Along the lines of education, many at the regional sessions focused on youth and how to get them excited about their faith and how to encourage them to be comfortable sharing their faith.
Cecilia Carlton of St. Paul Flowood said that youth at her parish were asking for more instruction on the Bible.
“They are afraid to evangelize because they don’t think they know the Bible like they should.”
Carlton suggested developing another program more Scripture specific, like Catechesis of the Good Shepherd and how to evangelize with Scripture.
The Hispanic community at St. Michael Forest, also echoed Carlton’s suggestion, asking for more faith education and classes on the scripture.
At the regional session at Immaculate Heart of Mary Greenwood, Irene Stark of St. Peter Grenada had an idea to pair youth with senior citizens to learn from each other. “We need something joyful and happy. Something our youth can look forward to doing – like more events and retreats,” said Stark.
Another theme common between English and Spanish speaking communities was the focus of unity and healing. Some present suggested having a more concentrated effort of our parishes holding joint events or sharing events with each other, as “we are one Catholic family,” said one participant.
Glara Martin of St. Francis Greenwood agreed that uniting parishes is a “great way of healing.”
“We need to be willing to learn from each other. We need to feel empowered to reach out to those that have left the church,” said Martin.
“We can’t give up! Even getting one back is enough.”
With the Spanish speaking regional sessions, many of the same concerns with unity were brought up, with regard to the diversity of cultures that exist within the diocese.
At St. Michael Forest, several present spoke about wanting to share traditions and faith within their intercultural community of “Hispanics, Vietnamese, African-Americans and Anglos.”
Deacon Carlos Solá, serving at St. James Tupelo, facilitated the four Spanish regional sessions. He said that people are looking for an experience of faith that will help them in life. “If faith doesn’t help us to live,” said Sola, “what is it for?”
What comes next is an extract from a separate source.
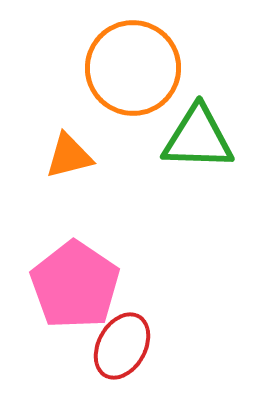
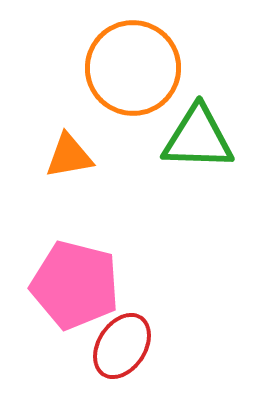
orange triangle: rotated 4 degrees clockwise
pink pentagon: rotated 20 degrees counterclockwise
red ellipse: rotated 4 degrees clockwise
“The church must be that space where brothers and sisters must find the way to live, with intensity and joy, in the style of Jesus: the Way, Truth and Life. In that direction is where our search must go.”
Now that regional synod sessions are complete, the Synod Advisory Council and Bishop Kopacz will compile a 10-page report on what was learned during the sessions. The deadline for filing the report is June 30.
Catholic News Service (CNS) reports that in turn, the reports from all dioceses across the U.S. will be sent to regional gatherings – 16 total. Then, regional representatives will work on drafting individual synthesis reports and submitting them to the United States Conference of Catholic Bishops (USCCB).
The report then enters a “national synthesis phase” according to CNS, then being sent to the Vatican by the end of August for further refinement along with other synod reports from around the globe.
The beauty of the Diocese of Jackson’s process says Lavelle is that by coming together in these regional sessions, “we don’t have to wait for a document from Rome, we can begin to make a difference today.”